I presume you’re talking about two people interacting in real time, there being some general chemistry, how would one bridge the question?

First, there’s usually some indication in the other’s personality or tendencies. People predisposed to entering into FLR don’t often come across as indifferent about their nature. Having any worthwhile insight skills you can pick up on dominance or submission in that nature. That said, a lot of people try to be very politically correct in public with someone they like and don’t really know that well so they may not give any indication, especially if they’re worried it won’t be received well.

Speaking for myself, I’m comfortable with who I am and so don’t have a problem being me. I open and hold doors, defer to her on decisions on what we’d do while together, ask her what she wants if I don’t know, etc. If she asks me to decide, I will because she told me to. Generally I try to be good company, be helpful, do what I can to make her happy and show that it matters to me that she is. I try not to make it about money or sex, those things take care of themselves if the relationship has the foundation it needs, and largely decisions about those wouldn’t be mine to make if the relationship comes into being.

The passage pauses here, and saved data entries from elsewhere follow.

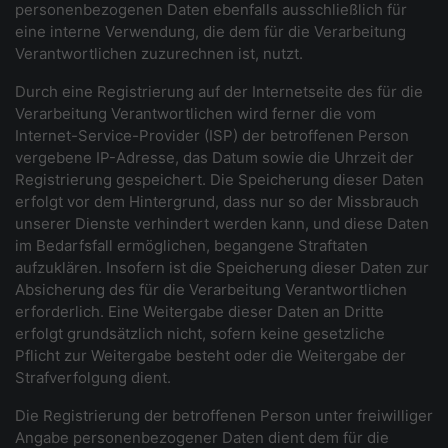
personenbezogenen Daten ebenfalls ausschließlich für
eine interne Verwendung, die dem für die Verarbeitung
Verantwortlichen zuzurechnen ist, nutzt.
Durch eine Registrierung auf der Internetseite des für die
Verarbeitung Verantwortlichen wird ferner die vom
Internet-Service-Provider (ISP) der betroffenen Person
vergebene IP-Adresse, das Datum sowie die Uhrzeit der
Registrierung gespeichert. Die Speicherung dieser Daten
erfolgt vor dem Hintergrund, dass nur so der Missbrauch
unserer Dienste verhindert werden kann, und diese Daten
im Bedarfsfall ermöglichen, begangene Straftaten
aufzuklären. Insofern ist die Speicherung dieser Daten zur
Absicherung des für die Verarbeitung Verantwortlichen
erforderlich. Eine Weitergabe dieser Daten an Dritte
erfolgt grundsätzlich nicht, sofern keine gesetzliche
Pflicht zur Weitergabe besteht oder die Weitergabe der
Strafverfolgung dient.
Die Registrierung der betroffenen Person unter freiwilliger
Angabe personenbezogener Daten dient dem für die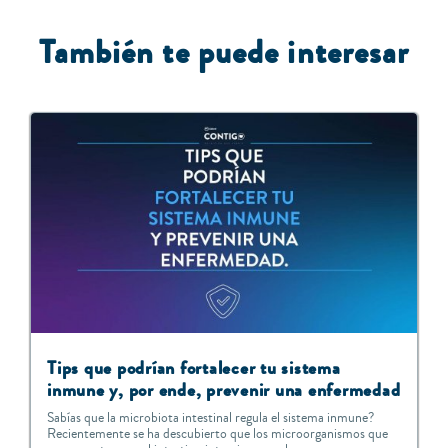
También te puede interesar
Tips que podrían fortalecer tu sistema
inmune y, por ende, prevenir una enfermedad
Sabías que la microbiota intestinal regula el sistema inmune?
Recientemente se ha descubierto que los microorganismos que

This usually gives the Lady a pretty good idea who I am and what I’m probably about, then if she’s aware and especially if she’s seeking an FLR, it comes up in conversation. Most often they’re not aware or not seeking, but they enjoy the attention, which is great. When it has been brought up, it was usually a Lady who was indeed aware, but already had someone in her life.

If all else fails, I’d have no problem with bringing the subject up. Politely. Privately. At an appropriate time when context allows that it’s not coming out of left field. If I know someone well enough to like her and know her opinions on major issues (the standard deal breakers) to think we might be otherwise compatible there are ways to gently open the subject up to discussion and if nothing else it can be a fun chat. And even if she’s new to the idea, she may like it, or even like it much.

It’s not really all that taboo these days. Aspects of it can be taboo, but you don’t have to start there. Find out how much of this there is in common, how much interest is there in the other person.

Life’s not short, but it’s too short to waste time not searching out the things that matter to you.

Now, for the Lady’s end of this I can’t really speak, but I imagine it’s much the same. Sending out signals to see how he reacts and/or just broaching the subject in some appropriate way.

The harder part has always been finding someone who shares my views on important topics, wants the same things in such a relationship, and then both of us being fully available to actually begin the endeavor. Life is screwy how it finds ways to interfere. So really, nothing ventured is nothing gained because you never know.